§ ABOUT THIS EXERCISE
Find the string "tourisme" in the records. Copy each line that has it.

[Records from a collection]
################

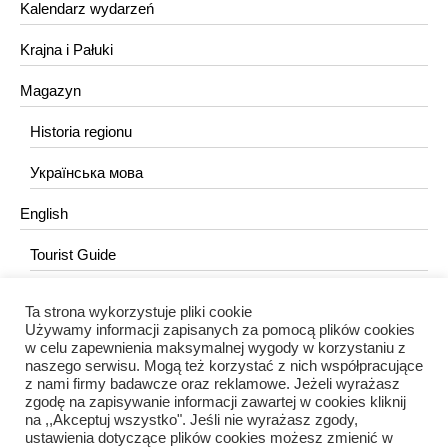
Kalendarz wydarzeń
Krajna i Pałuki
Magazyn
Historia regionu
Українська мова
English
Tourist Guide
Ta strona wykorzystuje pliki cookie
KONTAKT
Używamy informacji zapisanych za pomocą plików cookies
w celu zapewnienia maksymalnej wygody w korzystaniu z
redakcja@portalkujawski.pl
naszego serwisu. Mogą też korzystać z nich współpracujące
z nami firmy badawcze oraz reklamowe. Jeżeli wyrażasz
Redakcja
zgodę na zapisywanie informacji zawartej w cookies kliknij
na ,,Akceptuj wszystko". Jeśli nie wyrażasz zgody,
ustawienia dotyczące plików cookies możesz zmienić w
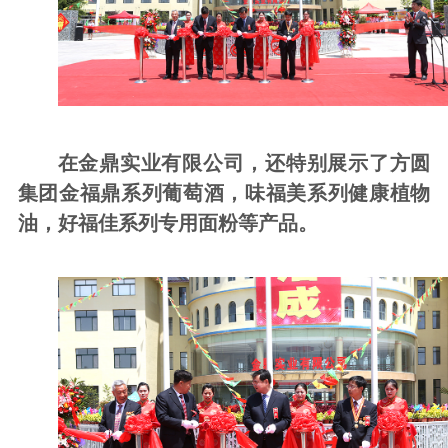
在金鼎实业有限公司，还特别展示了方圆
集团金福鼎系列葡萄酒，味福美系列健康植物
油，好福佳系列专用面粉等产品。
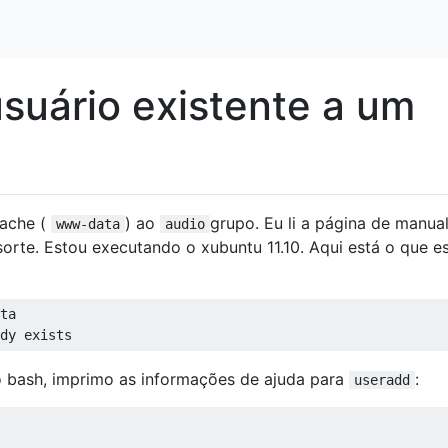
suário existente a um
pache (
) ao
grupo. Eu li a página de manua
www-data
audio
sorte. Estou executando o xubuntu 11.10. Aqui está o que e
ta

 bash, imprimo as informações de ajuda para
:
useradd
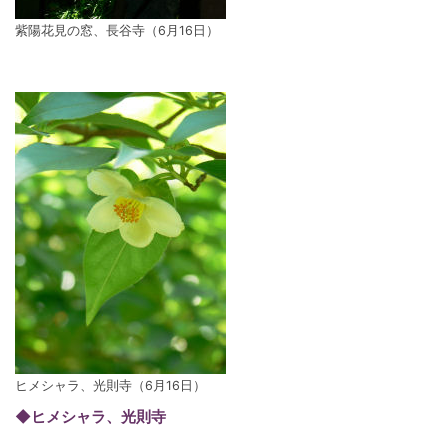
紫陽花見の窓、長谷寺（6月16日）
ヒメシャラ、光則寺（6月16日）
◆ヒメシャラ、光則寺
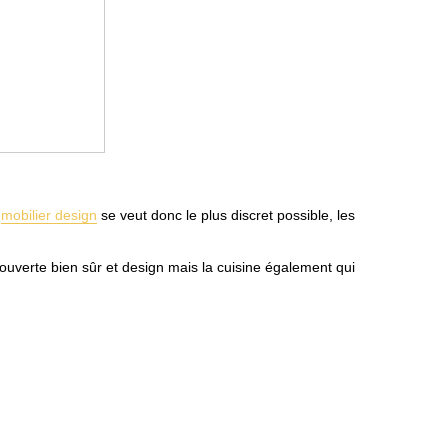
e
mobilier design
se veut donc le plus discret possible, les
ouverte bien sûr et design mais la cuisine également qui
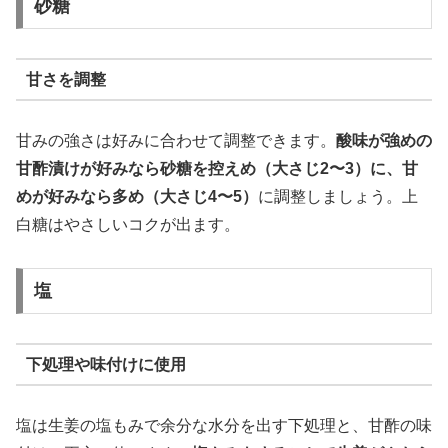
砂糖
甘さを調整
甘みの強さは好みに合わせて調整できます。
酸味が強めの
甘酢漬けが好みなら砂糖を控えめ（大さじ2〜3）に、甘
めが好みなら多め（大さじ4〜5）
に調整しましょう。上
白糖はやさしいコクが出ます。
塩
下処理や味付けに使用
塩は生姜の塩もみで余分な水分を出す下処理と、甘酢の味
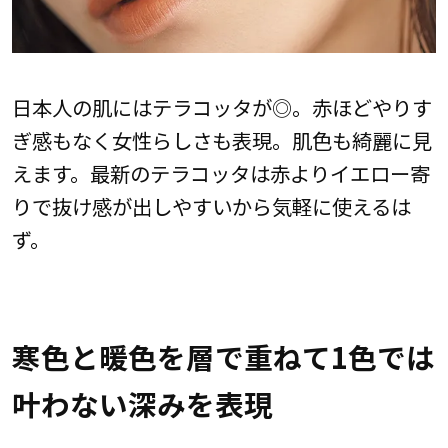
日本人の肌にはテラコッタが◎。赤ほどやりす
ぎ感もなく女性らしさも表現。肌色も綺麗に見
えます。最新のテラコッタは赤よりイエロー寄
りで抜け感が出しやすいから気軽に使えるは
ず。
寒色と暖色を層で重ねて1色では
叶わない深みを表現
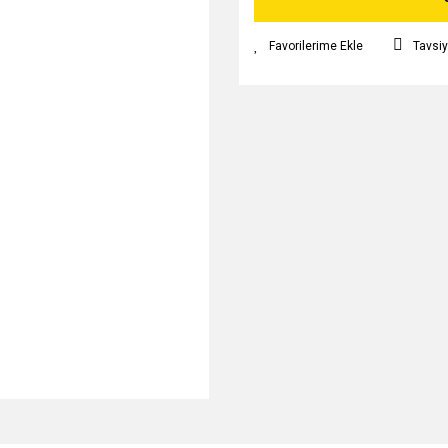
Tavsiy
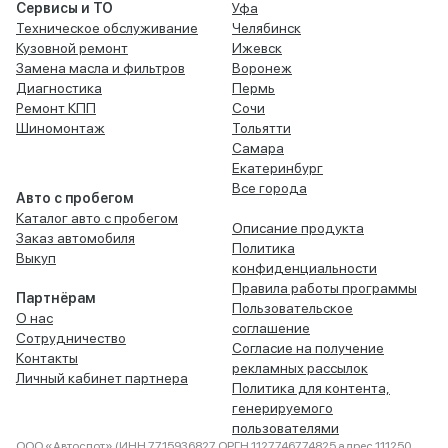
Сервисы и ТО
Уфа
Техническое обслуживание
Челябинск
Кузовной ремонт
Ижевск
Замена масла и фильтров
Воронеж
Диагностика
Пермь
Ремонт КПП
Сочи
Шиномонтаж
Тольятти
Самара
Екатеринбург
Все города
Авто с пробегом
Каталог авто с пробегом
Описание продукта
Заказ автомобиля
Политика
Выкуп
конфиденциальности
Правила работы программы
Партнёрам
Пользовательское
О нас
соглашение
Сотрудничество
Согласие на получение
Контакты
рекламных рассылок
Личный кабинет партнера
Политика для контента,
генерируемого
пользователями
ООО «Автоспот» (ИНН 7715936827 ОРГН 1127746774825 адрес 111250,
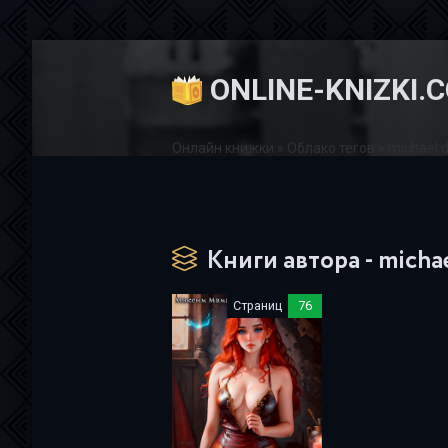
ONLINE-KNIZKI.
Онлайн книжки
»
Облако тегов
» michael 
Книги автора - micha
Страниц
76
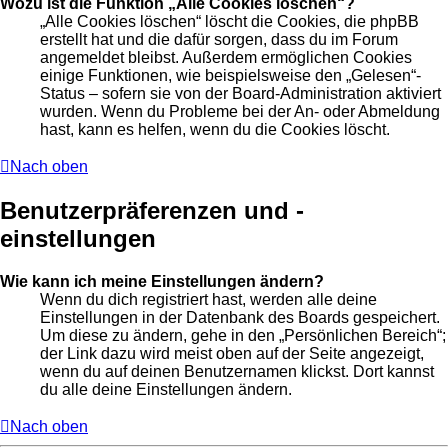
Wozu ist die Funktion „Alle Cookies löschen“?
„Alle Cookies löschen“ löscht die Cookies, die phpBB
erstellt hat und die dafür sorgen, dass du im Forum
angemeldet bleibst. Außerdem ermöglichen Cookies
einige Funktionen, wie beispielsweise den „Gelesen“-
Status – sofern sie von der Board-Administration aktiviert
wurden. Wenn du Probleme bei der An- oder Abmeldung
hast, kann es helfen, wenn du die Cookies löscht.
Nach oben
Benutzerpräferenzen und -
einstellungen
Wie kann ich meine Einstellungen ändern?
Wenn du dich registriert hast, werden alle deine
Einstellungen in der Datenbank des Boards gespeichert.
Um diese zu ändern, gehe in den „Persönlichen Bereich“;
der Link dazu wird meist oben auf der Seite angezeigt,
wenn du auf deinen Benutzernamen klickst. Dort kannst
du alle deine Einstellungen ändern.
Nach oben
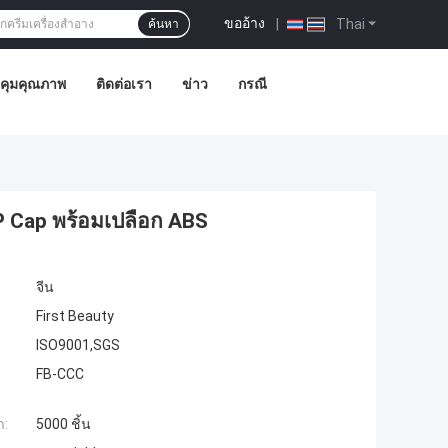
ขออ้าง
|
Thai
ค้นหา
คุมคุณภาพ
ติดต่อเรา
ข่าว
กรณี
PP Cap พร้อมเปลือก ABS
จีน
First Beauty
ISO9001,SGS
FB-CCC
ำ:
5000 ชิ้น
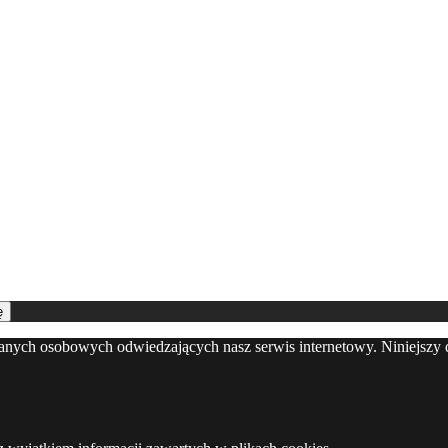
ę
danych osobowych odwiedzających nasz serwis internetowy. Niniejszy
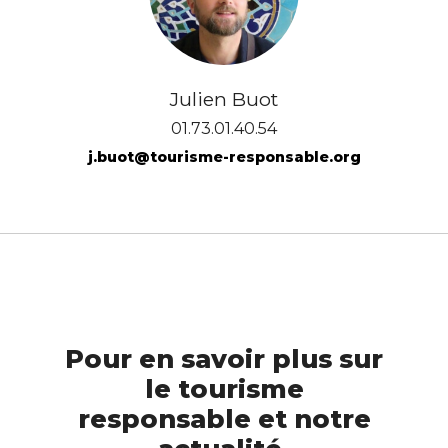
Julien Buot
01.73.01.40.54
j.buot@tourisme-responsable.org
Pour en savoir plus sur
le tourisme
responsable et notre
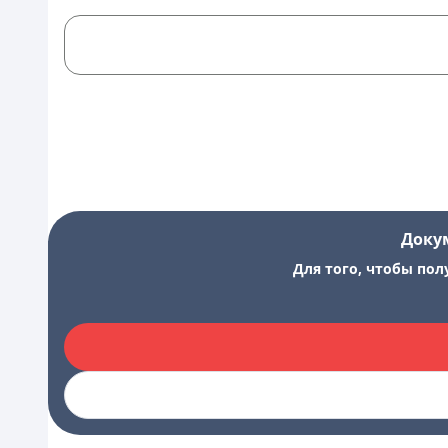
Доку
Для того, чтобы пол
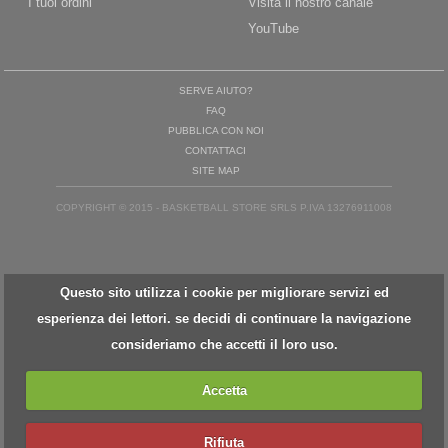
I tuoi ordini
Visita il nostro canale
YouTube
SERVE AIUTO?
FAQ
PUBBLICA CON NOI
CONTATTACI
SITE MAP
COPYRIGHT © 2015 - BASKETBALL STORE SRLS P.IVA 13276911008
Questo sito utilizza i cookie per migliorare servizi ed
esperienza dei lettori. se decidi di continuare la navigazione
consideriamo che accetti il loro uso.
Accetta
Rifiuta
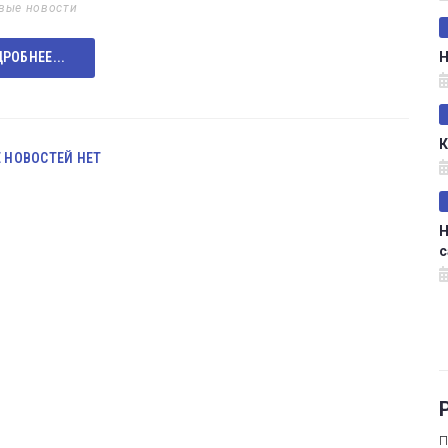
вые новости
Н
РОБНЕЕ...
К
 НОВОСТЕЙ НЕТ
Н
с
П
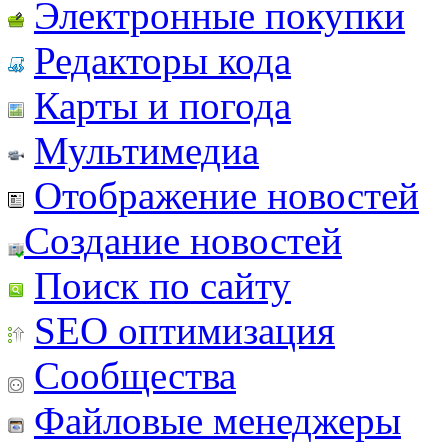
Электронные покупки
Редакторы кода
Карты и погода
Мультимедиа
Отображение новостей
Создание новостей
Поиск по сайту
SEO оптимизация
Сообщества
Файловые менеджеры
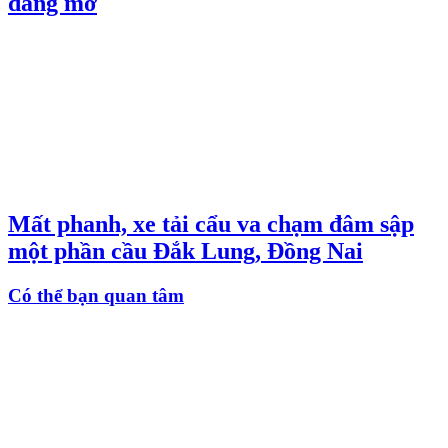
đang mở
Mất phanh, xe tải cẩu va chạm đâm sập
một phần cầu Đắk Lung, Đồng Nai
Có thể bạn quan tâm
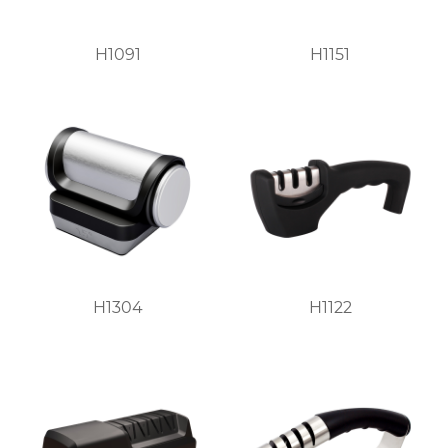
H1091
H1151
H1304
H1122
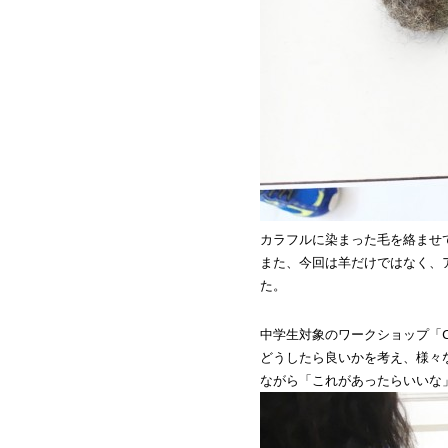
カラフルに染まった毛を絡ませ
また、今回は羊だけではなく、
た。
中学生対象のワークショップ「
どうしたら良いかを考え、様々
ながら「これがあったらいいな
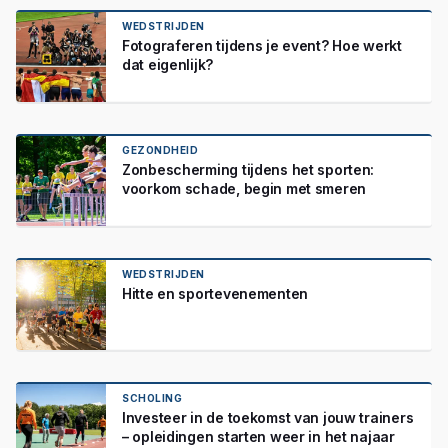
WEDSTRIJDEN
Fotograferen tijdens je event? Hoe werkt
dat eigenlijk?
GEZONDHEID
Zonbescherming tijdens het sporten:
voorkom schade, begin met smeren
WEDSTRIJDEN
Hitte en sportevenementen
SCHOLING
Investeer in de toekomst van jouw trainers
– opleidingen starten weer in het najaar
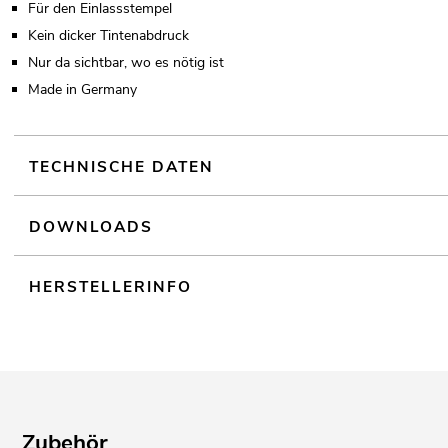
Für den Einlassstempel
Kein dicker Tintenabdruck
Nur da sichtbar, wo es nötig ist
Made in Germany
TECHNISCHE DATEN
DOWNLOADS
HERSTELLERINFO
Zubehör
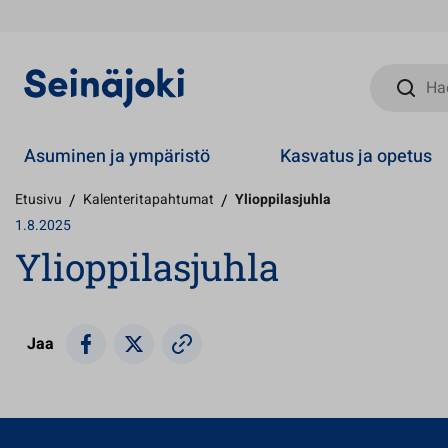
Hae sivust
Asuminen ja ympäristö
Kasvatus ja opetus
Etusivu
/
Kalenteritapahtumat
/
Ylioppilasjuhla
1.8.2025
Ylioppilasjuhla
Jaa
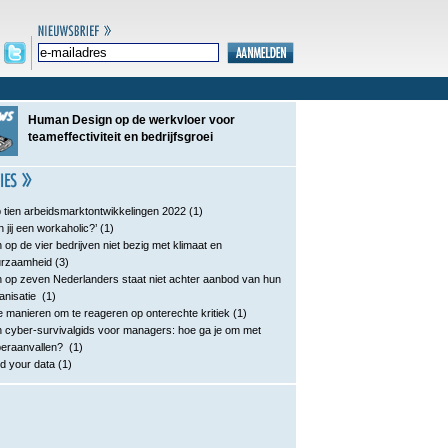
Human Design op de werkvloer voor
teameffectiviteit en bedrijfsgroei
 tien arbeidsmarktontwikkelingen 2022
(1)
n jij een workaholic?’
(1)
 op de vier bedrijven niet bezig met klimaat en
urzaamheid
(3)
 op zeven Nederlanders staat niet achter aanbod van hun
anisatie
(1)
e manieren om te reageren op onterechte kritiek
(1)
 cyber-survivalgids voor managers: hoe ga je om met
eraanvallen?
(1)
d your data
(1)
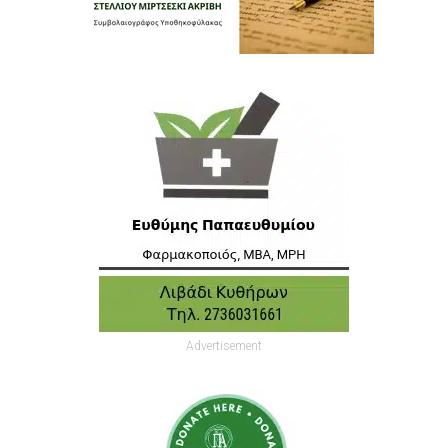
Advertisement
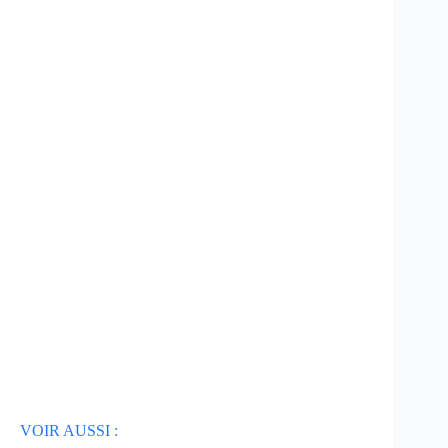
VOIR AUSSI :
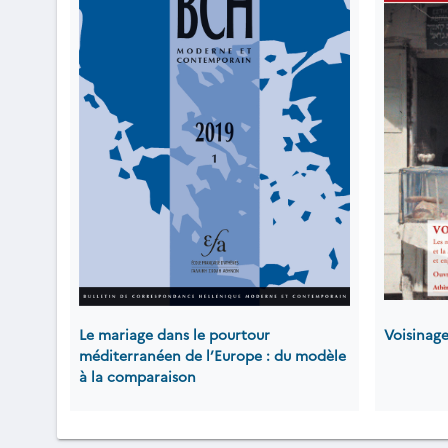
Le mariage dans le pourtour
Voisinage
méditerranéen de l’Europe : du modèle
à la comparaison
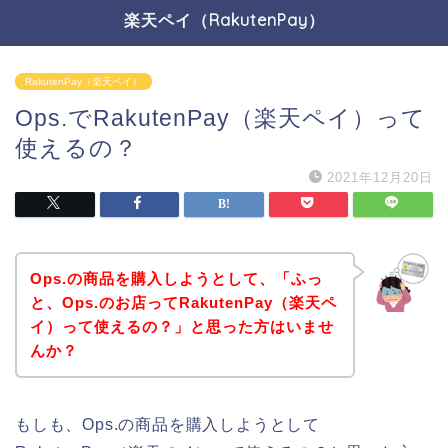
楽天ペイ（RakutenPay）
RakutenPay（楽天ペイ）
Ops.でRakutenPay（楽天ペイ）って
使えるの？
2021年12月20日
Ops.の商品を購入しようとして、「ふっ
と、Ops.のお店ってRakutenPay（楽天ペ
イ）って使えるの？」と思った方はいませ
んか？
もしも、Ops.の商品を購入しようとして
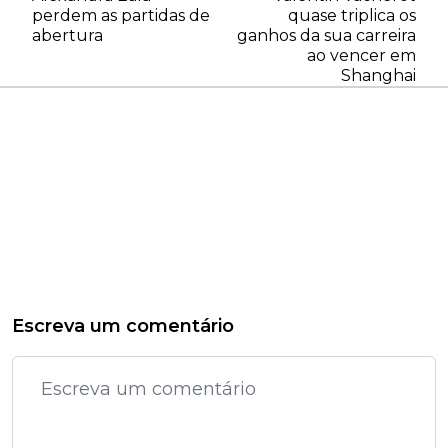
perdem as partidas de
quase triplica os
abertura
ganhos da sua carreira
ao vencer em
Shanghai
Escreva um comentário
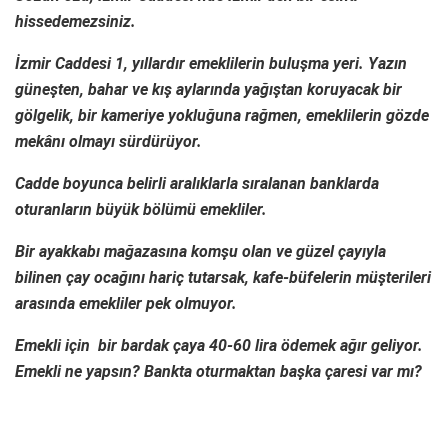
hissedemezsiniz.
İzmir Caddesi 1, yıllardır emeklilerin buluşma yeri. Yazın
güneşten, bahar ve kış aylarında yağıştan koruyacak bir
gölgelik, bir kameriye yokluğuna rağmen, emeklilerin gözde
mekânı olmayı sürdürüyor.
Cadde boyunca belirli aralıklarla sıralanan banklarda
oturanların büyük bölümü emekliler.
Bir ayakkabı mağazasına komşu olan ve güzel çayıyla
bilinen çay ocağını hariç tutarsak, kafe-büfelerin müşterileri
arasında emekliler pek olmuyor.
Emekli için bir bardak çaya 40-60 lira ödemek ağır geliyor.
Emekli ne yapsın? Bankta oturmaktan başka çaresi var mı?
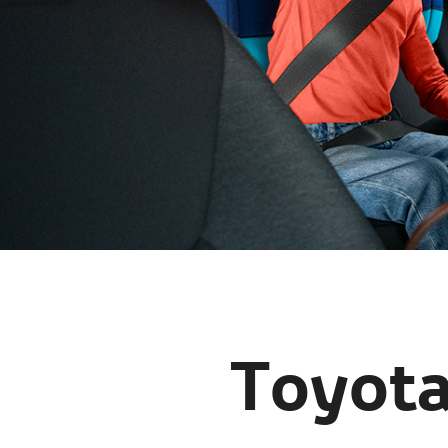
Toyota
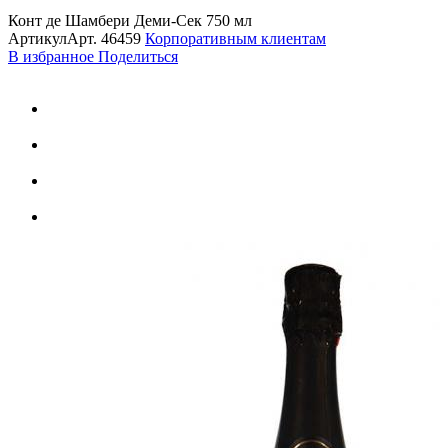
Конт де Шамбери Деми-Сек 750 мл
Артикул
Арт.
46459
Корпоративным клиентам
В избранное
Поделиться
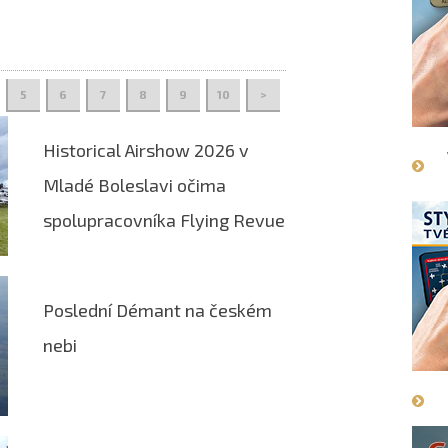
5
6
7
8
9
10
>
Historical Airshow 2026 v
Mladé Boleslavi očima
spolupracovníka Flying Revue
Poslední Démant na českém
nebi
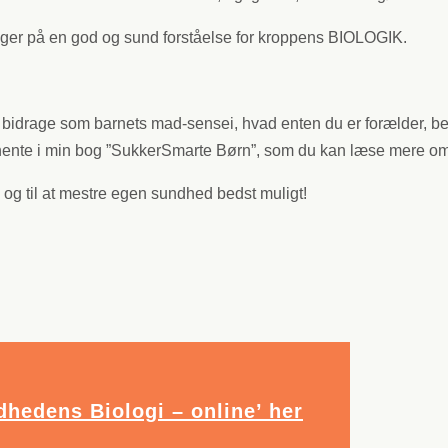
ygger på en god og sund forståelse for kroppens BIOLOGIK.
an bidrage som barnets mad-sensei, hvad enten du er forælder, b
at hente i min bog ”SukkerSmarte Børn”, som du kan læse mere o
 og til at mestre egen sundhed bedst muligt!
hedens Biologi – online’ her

################

§ PROBLEM SOLUTION
j.buot@tourisme-responsable.org
le tourisme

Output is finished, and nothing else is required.